> **THE PROBLEM**:
Below is a set of entries. Reproduce exactly the lines from the one containing "også Arawa selv, hjalp" through the end, both included.

> **RECORDS SHOWN**:
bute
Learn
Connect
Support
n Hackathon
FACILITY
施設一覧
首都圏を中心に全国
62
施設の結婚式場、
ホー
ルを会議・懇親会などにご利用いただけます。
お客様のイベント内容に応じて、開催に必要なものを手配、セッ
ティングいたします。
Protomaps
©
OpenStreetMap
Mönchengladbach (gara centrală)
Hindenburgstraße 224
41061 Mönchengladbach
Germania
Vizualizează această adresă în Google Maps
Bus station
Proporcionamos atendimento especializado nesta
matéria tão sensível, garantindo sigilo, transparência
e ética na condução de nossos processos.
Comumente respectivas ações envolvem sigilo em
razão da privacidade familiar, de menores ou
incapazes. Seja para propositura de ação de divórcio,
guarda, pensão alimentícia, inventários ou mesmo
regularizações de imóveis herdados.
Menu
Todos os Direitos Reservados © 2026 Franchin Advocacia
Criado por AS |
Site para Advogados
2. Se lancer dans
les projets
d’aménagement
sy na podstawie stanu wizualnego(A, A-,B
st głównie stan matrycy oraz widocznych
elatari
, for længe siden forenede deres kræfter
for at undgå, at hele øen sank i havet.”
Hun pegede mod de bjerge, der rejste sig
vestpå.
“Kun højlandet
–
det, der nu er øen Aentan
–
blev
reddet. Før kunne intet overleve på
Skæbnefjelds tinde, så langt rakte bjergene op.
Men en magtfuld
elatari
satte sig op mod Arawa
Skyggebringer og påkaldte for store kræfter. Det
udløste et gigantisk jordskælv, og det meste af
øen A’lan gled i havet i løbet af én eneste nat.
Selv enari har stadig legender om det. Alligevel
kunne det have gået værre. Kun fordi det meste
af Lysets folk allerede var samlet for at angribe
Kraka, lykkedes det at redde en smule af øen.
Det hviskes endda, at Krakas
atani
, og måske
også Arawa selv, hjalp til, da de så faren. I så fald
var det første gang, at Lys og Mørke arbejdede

> **SOLUTION FOR THIS TASK**:
også Arawa selv, hjalp til, da de så faren. I så fald
var det første gang, at Lys og Mørke arbejdede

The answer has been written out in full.